Elephants Can Remember‘ rakes up an old case of a double suicide of the Ravenscrofts. The police had declared that the husband and wife had perhaps entered a suicide pact and either could have killed the other and then oneself.  However, the godmother to their daughter, Mrs. Oliver, an esteemed detective writer herself, is asked by Mrs. Burton Cox at a literary luncheon whether it was the mother or the father that had committed the crime. This query seems initially very trivial and unnecessary but gradually gets Mrs. Oliver’s grey cells rolling as well. She gets her friend Hercule Poirot to help and relies on all her acquaintances who might have known the Ravenscrofts to help her find out what really happened between the doomed couple. The novel looks into the past  and relies on the memories of ‘elephants’ to solve this peculiar case. An interesting aspect of ‘Elephants Can Remember‘ is that Mrs. Oliver is a writer in general and a detective novelist at that. Also, the play on elephants is quite amusing.

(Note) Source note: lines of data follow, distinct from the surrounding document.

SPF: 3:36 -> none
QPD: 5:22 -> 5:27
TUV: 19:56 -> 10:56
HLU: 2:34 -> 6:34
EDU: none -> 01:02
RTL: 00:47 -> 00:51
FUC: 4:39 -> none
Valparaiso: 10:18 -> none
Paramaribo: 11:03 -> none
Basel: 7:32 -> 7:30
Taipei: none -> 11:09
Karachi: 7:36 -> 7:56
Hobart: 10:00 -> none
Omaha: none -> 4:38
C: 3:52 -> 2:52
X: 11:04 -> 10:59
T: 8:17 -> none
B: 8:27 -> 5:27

Lord Edgware Dies‘ has all the essential things one needs for a mystery-money, love, marriage, the film community, the rich and famous and plenty of motives for murder. One day, Lord Edgware is found murdered and his wife and famous actress, Jane Wilkinson, is suspected because not only did she the night before claim that she would have no qualms about killing him but the butler of the Lord’s house recognized Jane entering the house. In fact, Jane  announced herself and went into Edgware’s room that very night. The police are cocksure about the case being very straightforward. However, the one glitch is that Jane was present at a dinner party that very night. How could she be at two places? The plot begins to boil and thicken with two more murders and a chance remark comes to the rescue of Poirot’s flummoxed grey cells.

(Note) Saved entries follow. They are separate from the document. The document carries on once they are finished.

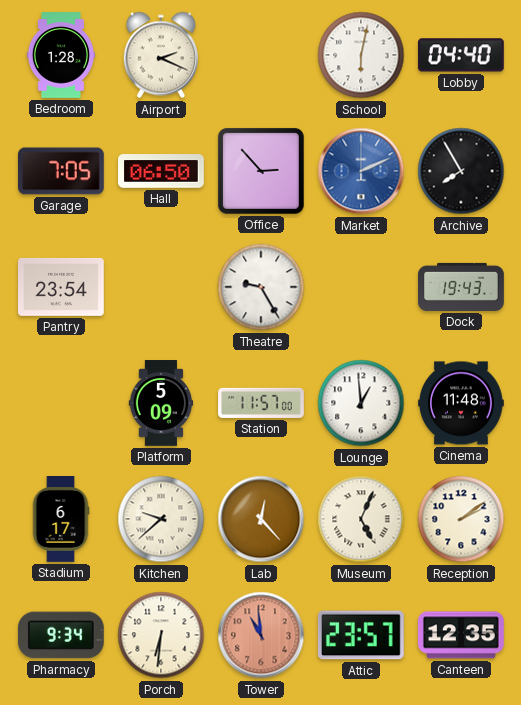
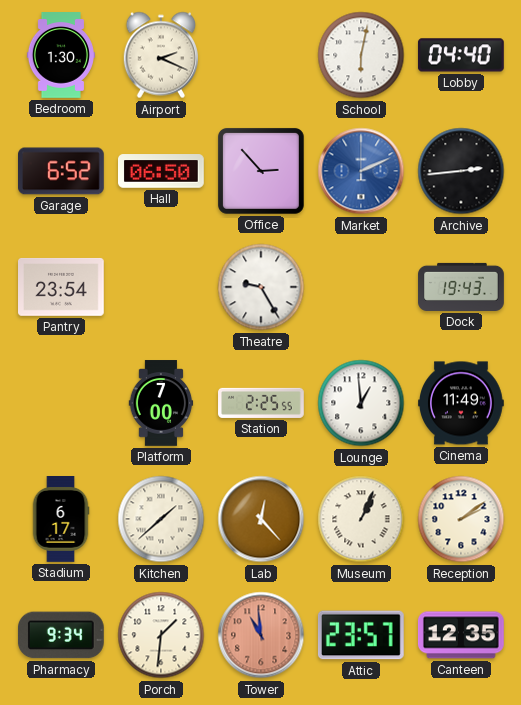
Bedroom: 1:28 -> 1:30
Garage: 7:05 -> 6:52
Archive: 7:55 -> 2:44
Platform: 5:09 -> 7:00
Station: 11:57 -> 2:25
Cinema: 11:48 -> 11:49
Kitchen: 9:38 -> 1:38
Museum: 5:04 -> 1:04
Porch: 6:31 -> 1:31
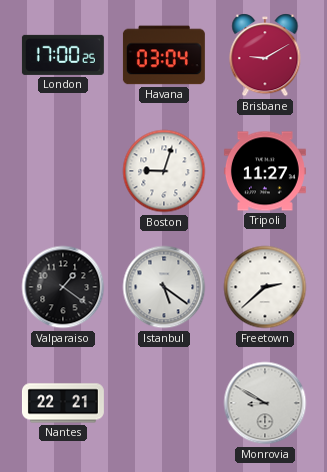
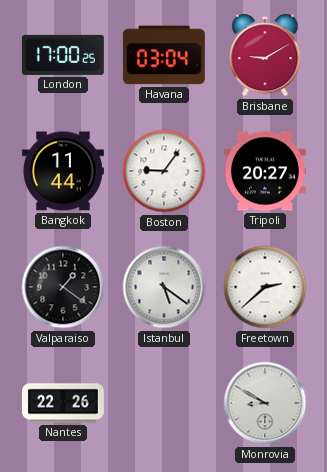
Bangkok: none -> 11:44
Boston: 9:03 -> 9:06
Tripoli: 11:27 -> 20:27
Nantes: 22:21 -> 22:26
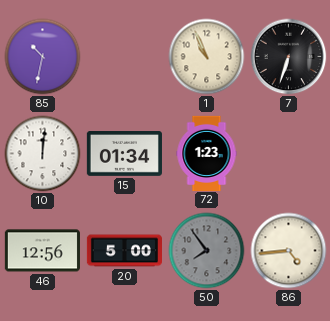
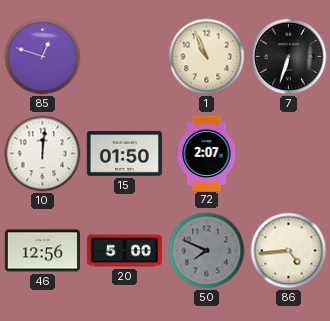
85: 10:32 -> 12:48
15: 01:34 -> 01:50
72: 1:23 -> 2:07
50: 7:54 -> 7:49
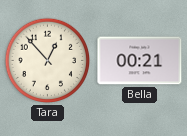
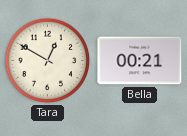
Tara: 12:53 -> 12:50
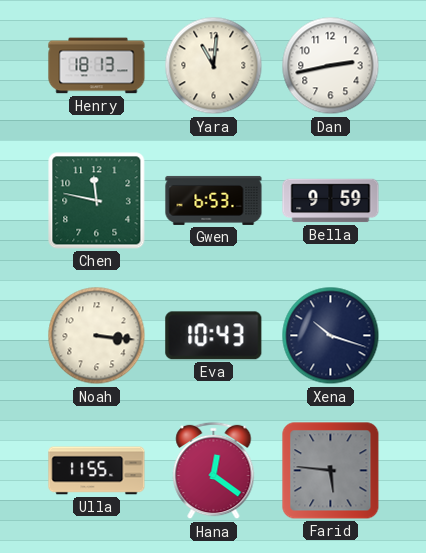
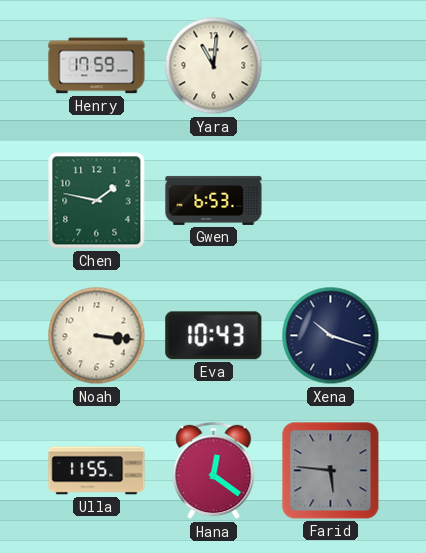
Henry: 18:13 -> 17:59
Dan: 2:43 -> none
Chen: 11:47 -> 1:47
Bella: 9:59 -> none
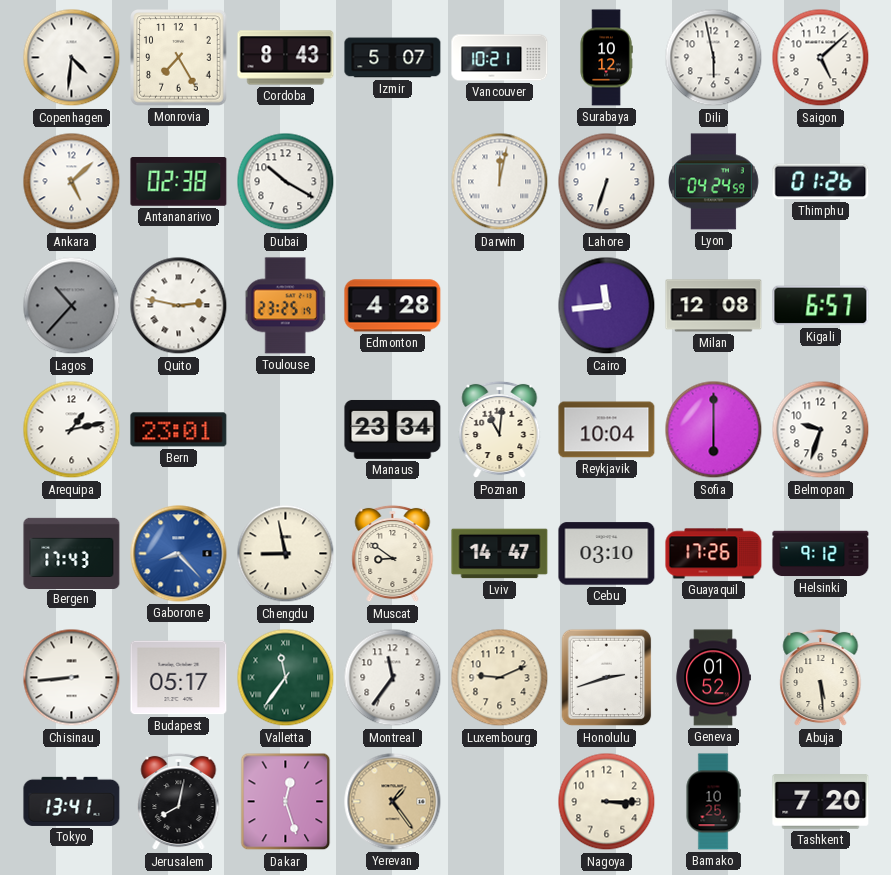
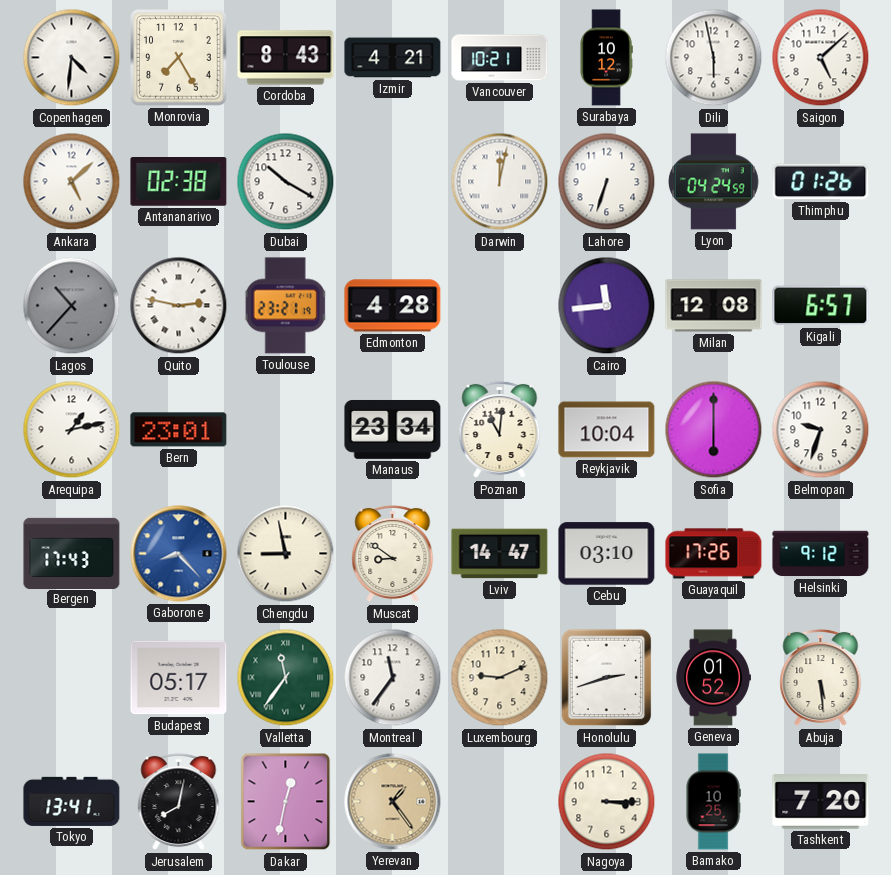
Izmir: 5:07 -> 4:21
Toulouse: 23:25 -> 23:21
Chisinau: 8:44 -> none
Dakar: 12:27 -> 12:32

Taken from openlibrary.org

They may not be her best work but are a breezy read nonetheless. All Agatha Christie, Poirot and detective novel fans will love them. And if any reader is smart enough, she/he can easily predict the killer in both the books. The suspense is much muted and even though the reader will most probably not be hanging at the edge of their seat, ‘Elephants Can Remember‘ and ‘Lord Edgware Dies‘ are bound to be good reading companions to while away the time or when one has absolutely nothing to do!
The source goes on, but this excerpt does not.